The Role of Catholyte Modulation in Suppressing the Initial Capacity Fade of Zinc Electrolytic Manganese Dioxide Coin Cells.

Despite its potential for zinc-manganese oxide batteries, electrolytic manganese dioxide (EMD) can experience capacity fade due to a deficiency in the Mn²⁺ supply at the cathode electrolyte interphase (CEI) from side reactions, even in the presence of an electrolyte additive. In this work, electrolyte loading modulation at the cathode electrolyte interface (CEI) was correlated with Zn∥EMD cell capacity retention and cycling performance, as a proposed measure to curb the initial capacity fade observed in EMD. Initial galvanostatic charge/discharge cycling, with varied electrolyte loading, revealed severe capacity fade (from ∼188 to 10 mAh g^-1 for the highest loading of 200 μL) within the first 15 cycles. Such a decrease in cell capacity is correlated with the formation of a Mn⁴⁺ deposit on the current collector and consequently, the Mn²⁺ depletion at CEI, as was supported by elemental and Raman analyses. Interestingly, confinement of the electrolyte to the CEI at a lower (≤15 μL) electrolyte loading mitigated Mn⁴⁺ side-deposition, maintaining the cell capacity at >80% over the first 15 cycles.

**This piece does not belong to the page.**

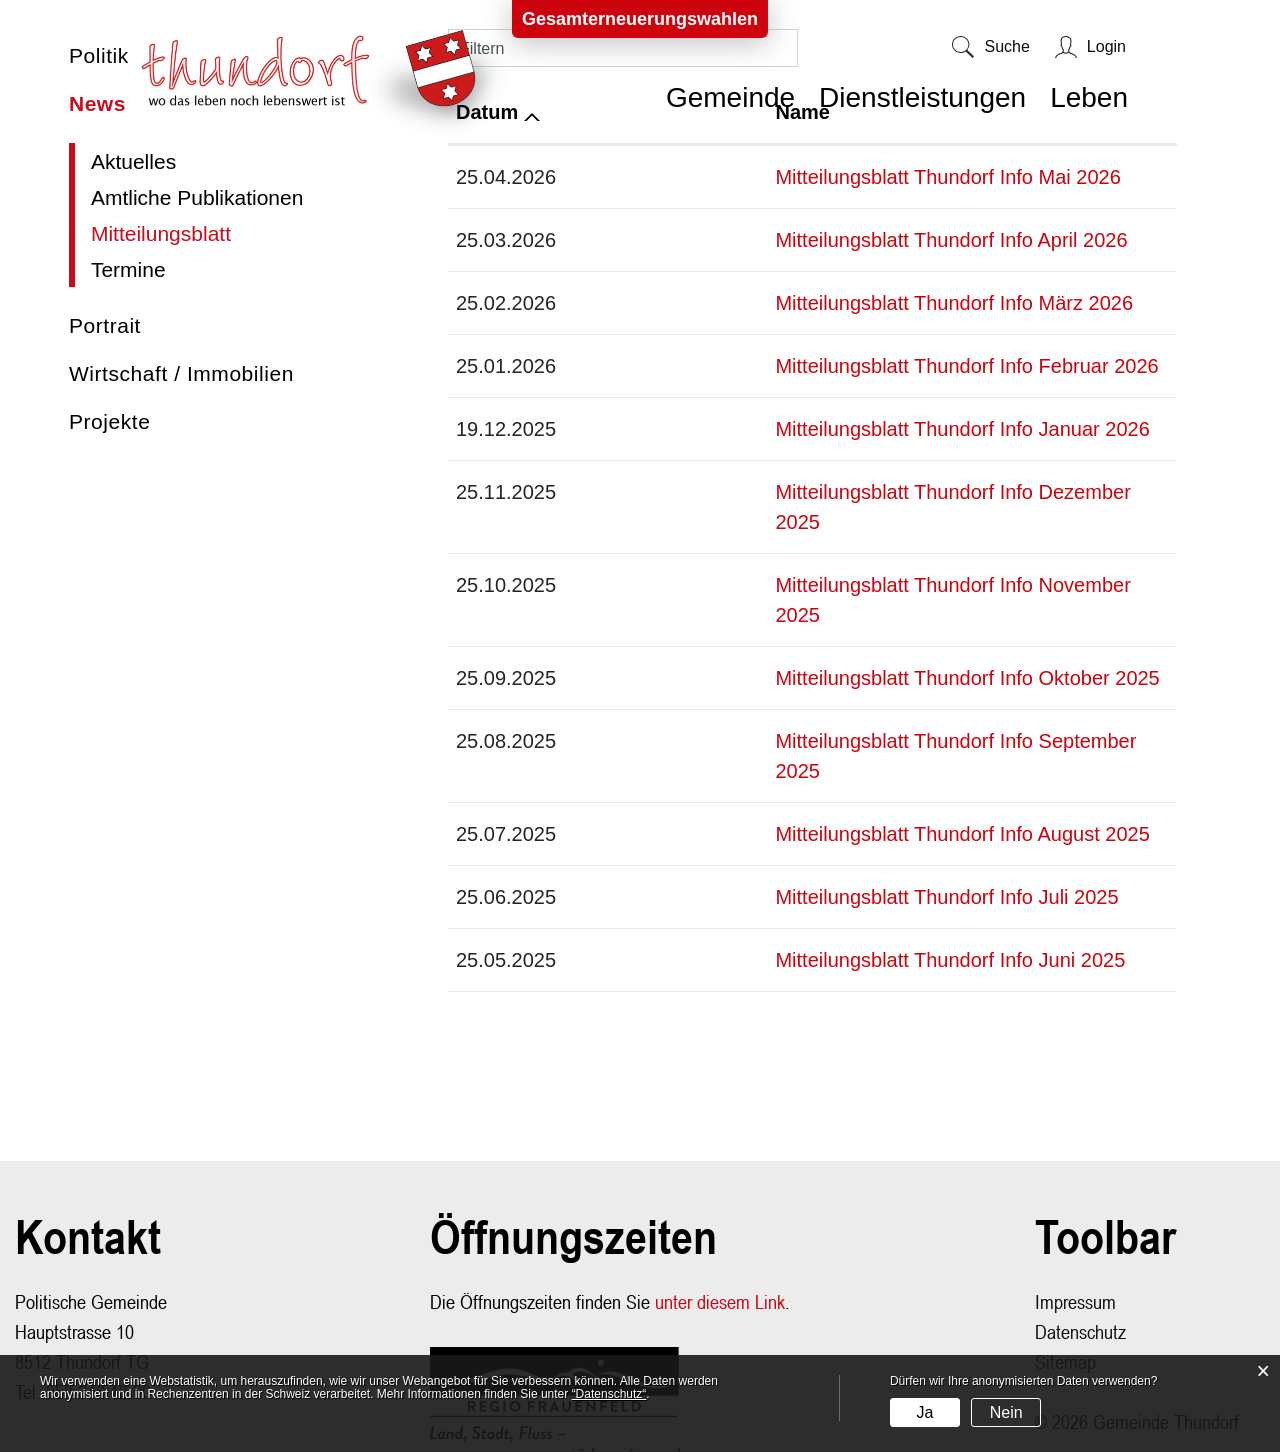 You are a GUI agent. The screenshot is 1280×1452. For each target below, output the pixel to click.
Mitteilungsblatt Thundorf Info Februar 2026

Interfacial Mn supply/depletion could be monitored via voltammetric analysis based on changes of the Zn²⁺ insertion-reduction peak. Additional galvanostatic experiments corroborated the voltammetric interpretation and the proposed degradation pathway in the studied cell conditions. The outcomes of this work provide practical insight into coin-cell design and configuration strategies for developing Zn∥EMD batteries.